Assessing Image Quality Using a Simple Generative Representation
Simon Raviv, Gal Chechik
TL;DR
The paper tackles full-reference image quality assessment (IQA) by addressing the limitations of discriminative, class-focused representations in cross-domain settings. It introduces VAE-QA, a lightweight architecture that leverages a pre-trained variational autoencoder (VAE) latent space, fuses multi-layer features, and predicts MOS via a small MLP. Across standard IQA benchmarks and cross-dataset tests, VAE-QA achieves state-of-the-art generalization while using substantially fewer parameters and faster inference than prior methods. The results indicate that generative latent representations better preserve image details relevant to perceived quality, with potential extensions to video quality assessment and broader generative-model-based quality tasks.
Abstract
Perceptual image quality assessment (IQA) is the task of predicting the visual quality of an image as perceived by a human observer. Current state-of-the-art techniques are based on deep representations trained in discriminative manner. Such representations may ignore visually important features, if they are not predictive of class labels.
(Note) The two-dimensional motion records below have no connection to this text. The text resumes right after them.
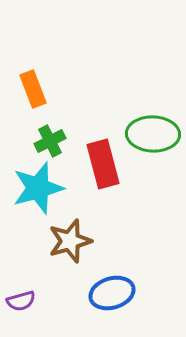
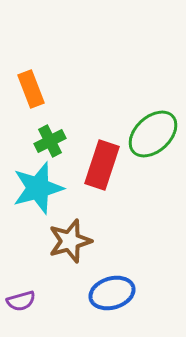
orange rectangle: moved 2 px left
green ellipse: rotated 45 degrees counterclockwise
red rectangle: moved 1 px left, 1 px down; rotated 33 degrees clockwise
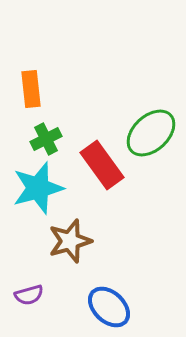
orange rectangle: rotated 15 degrees clockwise
green ellipse: moved 2 px left, 1 px up
green cross: moved 4 px left, 2 px up
red rectangle: rotated 54 degrees counterclockwise
blue ellipse: moved 3 px left, 14 px down; rotated 60 degrees clockwise
purple semicircle: moved 8 px right, 6 px up
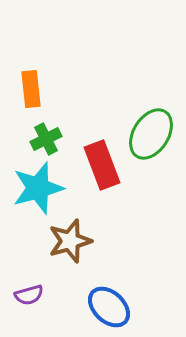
green ellipse: moved 1 px down; rotated 15 degrees counterclockwise
red rectangle: rotated 15 degrees clockwise
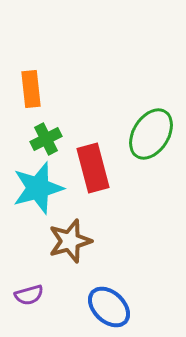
red rectangle: moved 9 px left, 3 px down; rotated 6 degrees clockwise
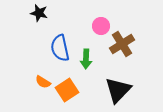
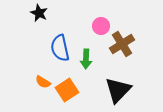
black star: rotated 12 degrees clockwise
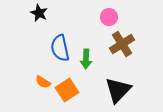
pink circle: moved 8 px right, 9 px up
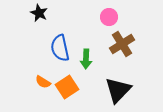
orange square: moved 3 px up
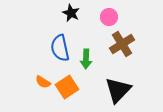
black star: moved 32 px right
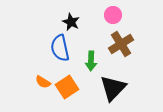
black star: moved 9 px down
pink circle: moved 4 px right, 2 px up
brown cross: moved 1 px left
green arrow: moved 5 px right, 2 px down
black triangle: moved 5 px left, 2 px up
Recent generative models successfully learn low-dimensional representations using auto-encoding and have been argued to preserve better visual features. Here we leverage existing auto-encoders and propose VAE-QA, a simple and efficient method for predicting image quality in the presence of a full-reference. We evaluate our approach on four standard benchmarks and find that it significantly improves generalization across datasets, has fewer trainable parameters, a smaller memory footprint and faster run time.